Calhoun was reportedly unable to testify himself because he is hospitalized with dementia.
• The Defense. In opening statements on Monday, Amendola freely admitted that "the commonwealth has overwhelming evidence against Mr. Sandusky," but said he planned to challenge witness accounts that may have been coaxed, exaggerated over time or invented for "financial interest":
"The accusers were questioned multiple times," Amendola said. "We believe when they were questioned and initially said nothing happened, the government nagged until they got an answer they wanted to hear. In fact, you'll hear from a couple of people will say they felt it was harassment."
Then, he said, they took Sandusky's good deeds -- motivations, letters and gifts to kids, plus his personal time mentoring them -- and twisted it into a sordid saga of abuse.
"Jerry loves kids so much that he does things none of us would ever dream of doing," Amendola said. "The evidence will show these kids had problems. Over the years, Jerry dealt with hundreds of thousands of kids. There's eight accusers."
During cross-examination, the defense emphasized that several of the accusers (Victims 4, 6 and 9) had continued to have some social contact with Sandusky as adults, long after they claimed the alleged abuse had ended, and one (Victim 7) had written a glowing description of Sandusky as a "kind and caring gentleman" in a scholarship application.
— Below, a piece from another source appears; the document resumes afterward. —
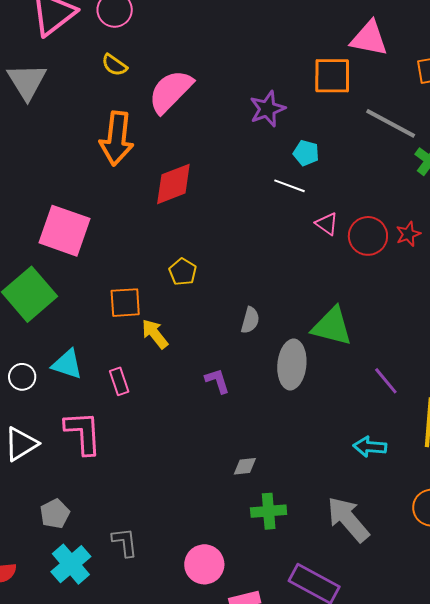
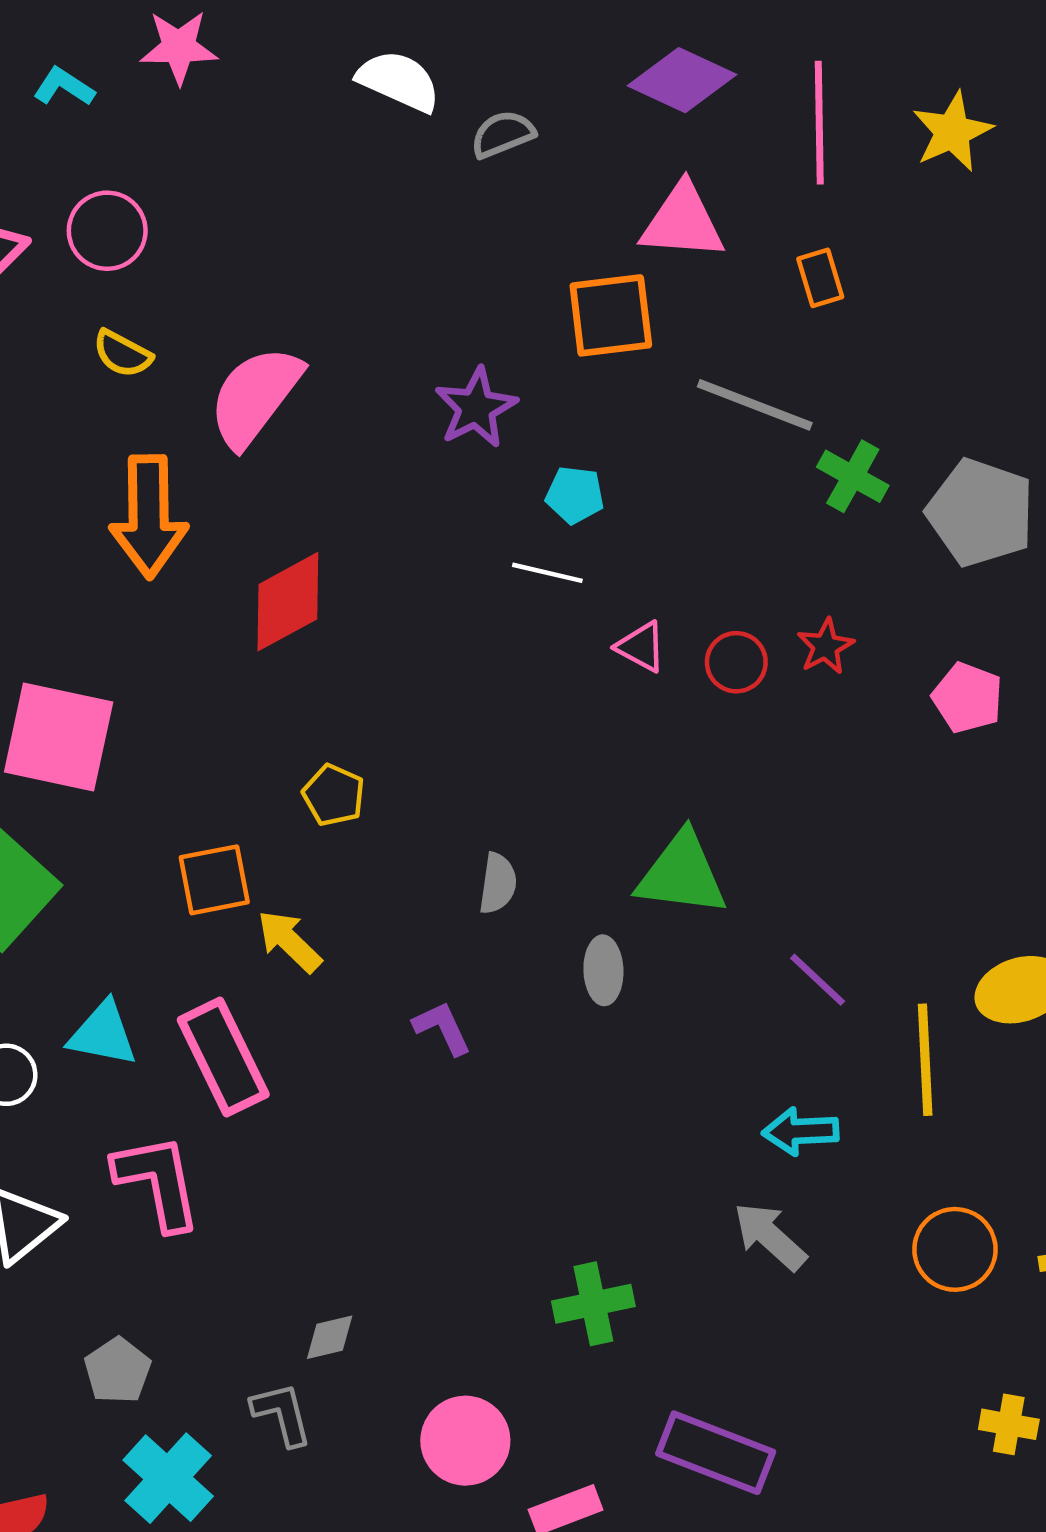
red circle: (368, 236) -> (736, 662), size x0.7
gray ellipse: (292, 365) -> (603, 970), size x0.6
pink rectangle: (119, 381) -> (223, 1057), size x1.8
gray diamond: (245, 466) -> (330, 1337), moved
gray arrow: (348, 519) -> (770, 1236), moved, size x0.7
Victim 6 reportedly sent Sandusky a Father's Day card in 2009 in which he thanked God for having Sandusky in his life. Others (McQueary, Victim 1) had claimed different dates and significantly varying numbers of encounters with Sandusky during different rounds of questioning. Victim 3 was initially reluctant to implicate Sandusky in any wrongdoing at all.
Less convincingly, Amendola pledged to produce an expert who would testify that Sandusky suffers from histrionic personality disorder, a mental illness that does not fit his alleged behavior and may soon cease to exist as a credible diagnosis in any case.